Exercise description: Your reply should be one number: how many lines of the material contain the word "перерыв".

(Beginning of Data to examine)

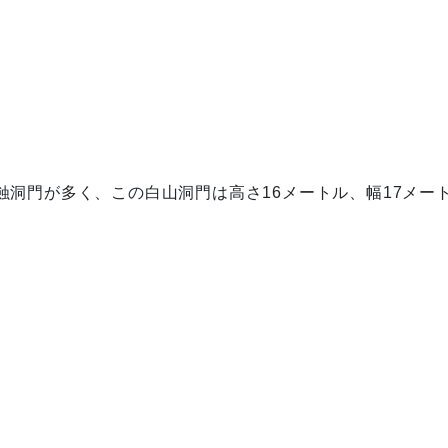
洞門が多く、この白山洞門は高さ16メートル、幅17メー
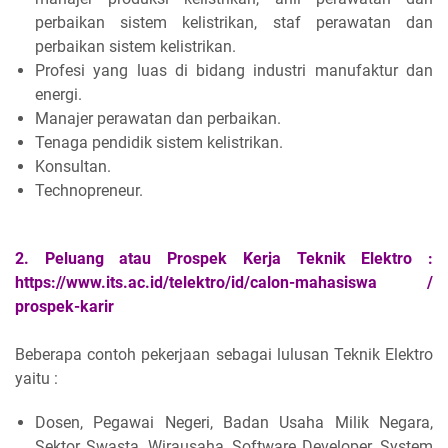
perbaikan sistem kelistrikan, staf perawatan dan
perbaikan sistem kelistrikan.
Profesi yang luas di bidang industri manufaktur dan
energi.
Manajer perawatan dan perbaikan.
Tenaga pendidik sistem kelistrikan.
Konsultan.
Technopreneur.
2.
Peluang atau
Prospek Kerja Teknik Elektro :
https://www.its.ac.id/telektro/id/calon-mahasiswa /
prospek-karir
Beberapa contoh pekerjaan sebagai lulusan Teknik Elektro
yaitu :
Dosen, Pegawai Negeri, Badan Usaha Milik Negara,
Sektor Swasta, Wirausaha, Software Developer, System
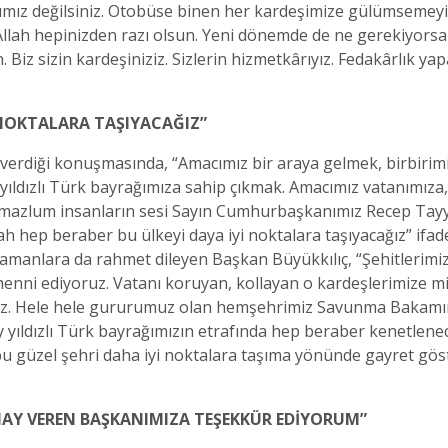
aşımız değilsiniz. Otobüse binen her kardeşimize gülümseme
Allah hepinizden razı olsun. Yeni dönemde de ne gerekiyors
 Biz sizin kardeşiniziz. Sizlerin hizmetkârıyız. Fedakârlık 
İ NOKTALARA TAŞIYACAĞIZ”
ı verdiği konuşmasında, “Amacımız bir araya gelmek, birbirim
ıldızlı Türk bayrağımıza sahip çıkmak. Amacımız vatanımıza, 
, mazlum insanların sesi Sayın Cumhurbaşkanımız Recep Tayy
h hep beraber bu ülkeyi daya iyi noktalara taşıyacağız” ifad
anlara da rahmet dileyen Başkan Büyükkılıç, “Şehitlerimizi
temenni ediyoruz. Vatanı koruyan, kollayan o kardeşlerimize 
ağız. Hele hele gururumuz olan hemşehrimiz Savunma Bakamım
ıldızlı Türk bayrağımızın etrafında hep beraber kenetlenece
bu güzel şehri daha iyi noktalara taşıma yönünde gayret göst
NAY VEREN BAŞKANIMIZA TEŞEKKÜR EDİYORUM”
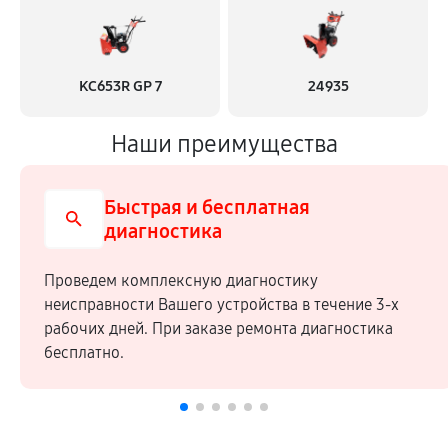
KC653R GP 7
24935
Наши преимущества
Быстрая и бесплатная
диагностика
Проведем комплексную диагностику
неисправности Вашего устройства в течение 3-х
рабочих дней. При заказе ремонта диагностика
бесплатно.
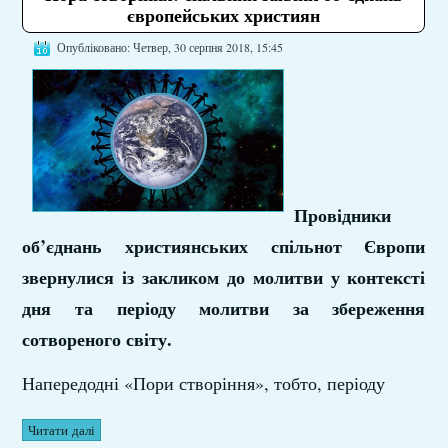
європейських християн
Опубліковано: Четвер, 30 серпня 2018, 15:45
Провідники
об’єднань християнських спільнот Європи
звернулися із закликом до молитви у контексті
дня та періоду молитви за збереження
сотвореного світу.
Напередодні «Пори створіння», тобто, періоду
Читати далі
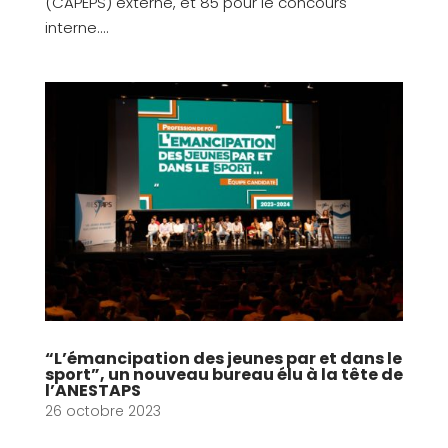
(CAPEPS) externe, et 85 pour le concours
interne....
“L’émancipation des jeunes par et dans le
sport”, un nouveau bureau élu à la tête de
l’ANESTAPS
26 octobre 2023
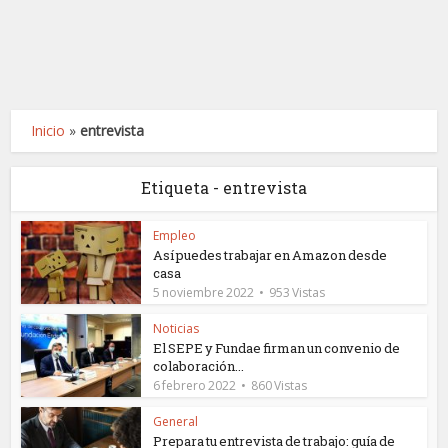
Inicio
»
entrevista
Etiqueta - entrevista
Empleo
Así puedes trabajar en Amazon desde
casa
5 noviembre 2022
953 Vistas
Noticias
El SEPE y Fundae firman un convenio de
colaboración...
6 febrero 2022
860 Vistas
General
Prepara tu entrevista de trabajo: guía de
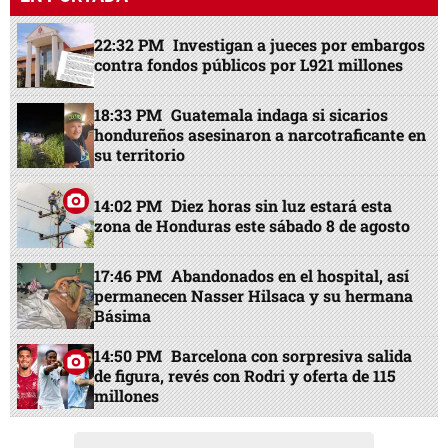
22:32 PM
Investigan a jueces por embargos
contra fondos públicos por L921 millones
18:33 PM
Guatemala indaga si sicarios
hondureños asesinaron a narcotraficante en
su territorio
14:02 PM
Diez horas sin luz estará esta
zona de Honduras este sábado 8 de agosto
17:46 PM
Abandonados en el hospital, así
permanecen Nasser Hilsaca y su hermana
Básima
14:50 PM
Barcelona con sorpresiva salida
de figura, revés con Rodri y oferta de 115
millones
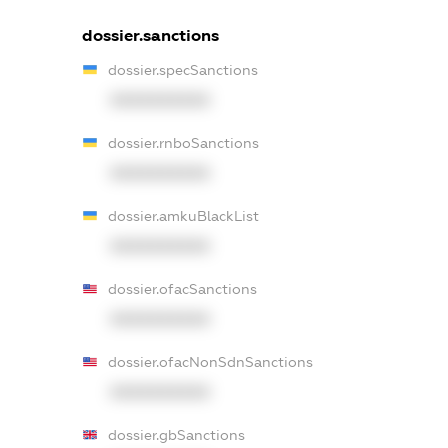
dossier.sanctions
dossier.specSanctions
XXXXXXXXXX
dossier.rnboSanctions
XXXXXXXXXX
dossier.amkuBlackList
XXXXXXXXXX
dossier.ofacSanctions
XXXXXXXXXX
dossier.ofacNonSdnSanctions
XXXXXXXXXX
dossier.gbSanctions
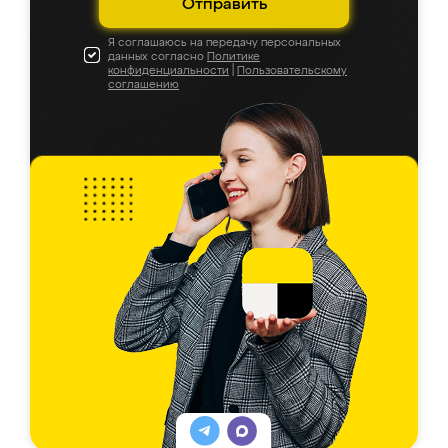
Отправить
Я соглашаюсь на передачу персональных
данных согласно
Политике
конфиденциальности
|
Пользовательскому
соглашению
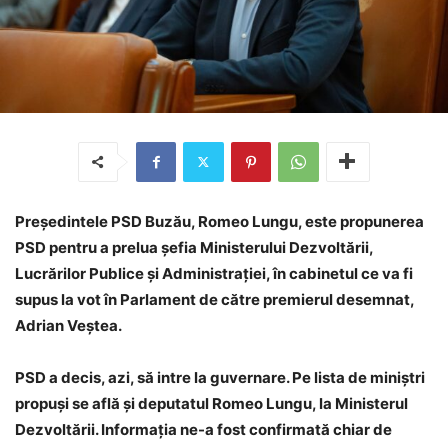
Președintele PSD Buzău, Romeo Lungu, este propunerea
PSD pentru a prelua șefia Ministerului Dezvoltării,
Lucrărilor Publice și Administrației, în cabinetul ce va fi
supus la vot în Parlament de către premierul desemnat,
Adrian Veștea.
PSD a decis, azi, să intre la guvernare. Pe lista de miniștri
propuși se află și deputatul Romeo Lungu, la Ministerul
Dezvoltării. Informația ne-a fost confirmată chiar de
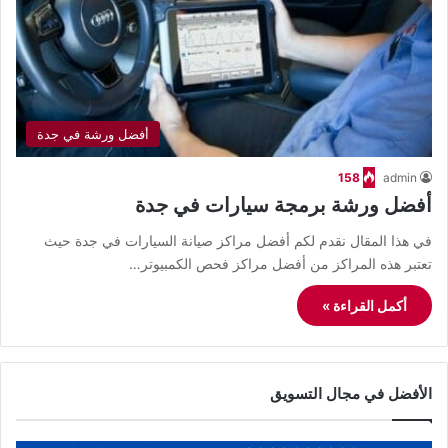
أفضل ورشة في جدة
158
admin
أفضل ورشة برمجة سيارات في جدة
في هذا المقال نقدم لكم أفضل مراكز صيانة السيارات في جدة حيث
تعتبر هذه المراكز من أفضل مراكز فحص الكمبيوتر…
أكمل القراءة »
الأفضل في مجال التسويق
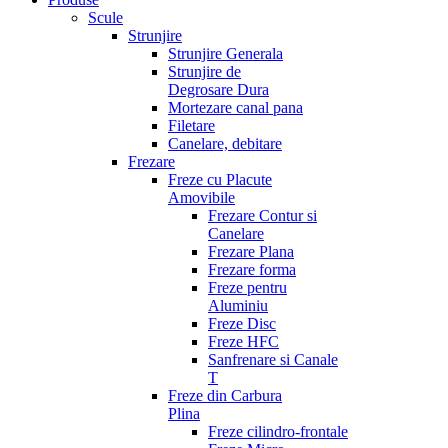
Scule
Strunjire
Strunjire Generala
Strunjire de
Degrosare Dura
Mortezare canal pana
Filetare
Canelare, debitare
Frezare
Freze cu Placute
Amovibile
Frezare Contur si
Canelare
Frezare Plana
Frezare forma
Freze pentru
Aluminiu
Freze Disc
Freze HFC
Sanfrenare si Canale
T
Freze din Carbura
Plina
Freze cilindro-frontale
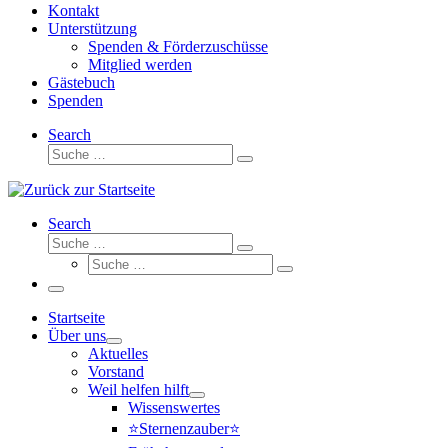
Kontakt
Unterstützung
Spenden & Förderzuschüsse
Mitglied werden
Gästebuch
Spenden
Search
Suche
Suche
…
Search
Suche
Suche
Suche
…
Suche
…
Menü
Startseite
Über uns
Aktuelles
Vorstand
Weil helfen hilft
Wissenswertes
⭐Sternenzauber⭐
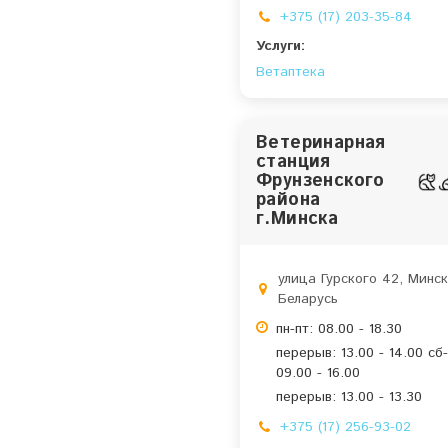
+375 (17) 203-35-84
Услуги:
Ветаптека
Ветеринарная
станция
Фрунзенского
района
г.Минска
улица Гурского 42, Минск
Беларусь
пн-пт: 08.00 - 18.30
перерыв: 13.00 - 14.00 сб-
09.00 - 16.00
перерыв: 13.00 - 13.30
+375 (17) 256-93-02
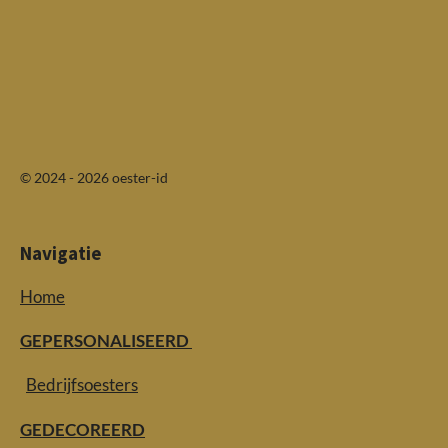
© 2024 - 2026 oester-id
Navigatie
Home
GEPERSONALISEERD
Bedrijfsoesters
GEDECOREERD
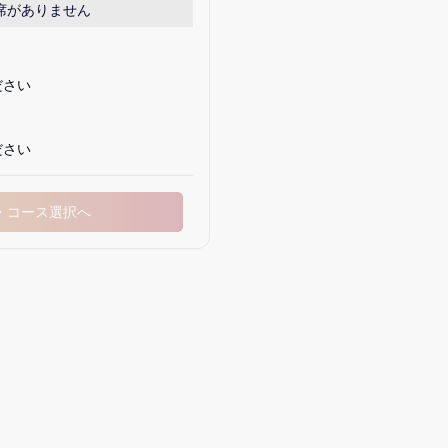
席がありません
ださい
ださい
・コース選択へ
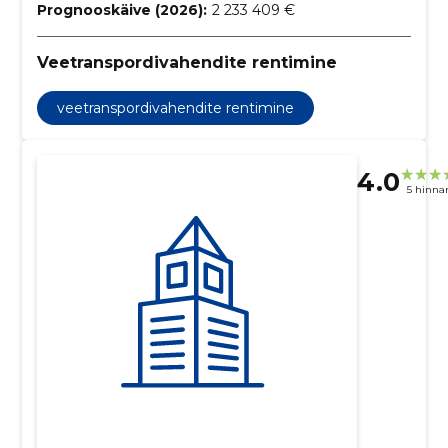
Prognooskäive (2026):
2 233 409 €
Veetranspordivahendite rentimine
veetranspordivahendite rentimine
4.0
5 hinna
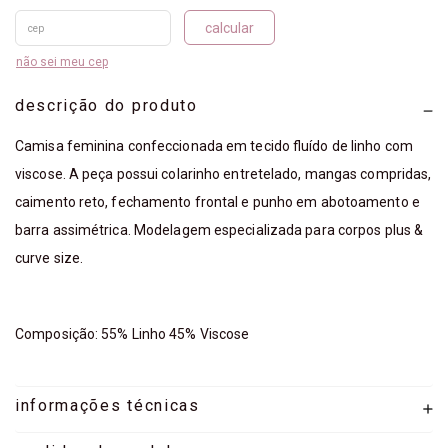
calcular
não sei meu cep
descrição do produto
Camisa feminina confeccionada em tecido fluído de linho com
viscose. A peça possui colarinho entretelado, mangas compridas,
caimento reto, fechamento frontal e punho em abotoamento e
barra assimétrica. Modelagem especializada para corpos plus &
curve size.
Composição: 55% Linho 45% Viscose
informações técnicas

(End of Data to examine)

Completed task: 2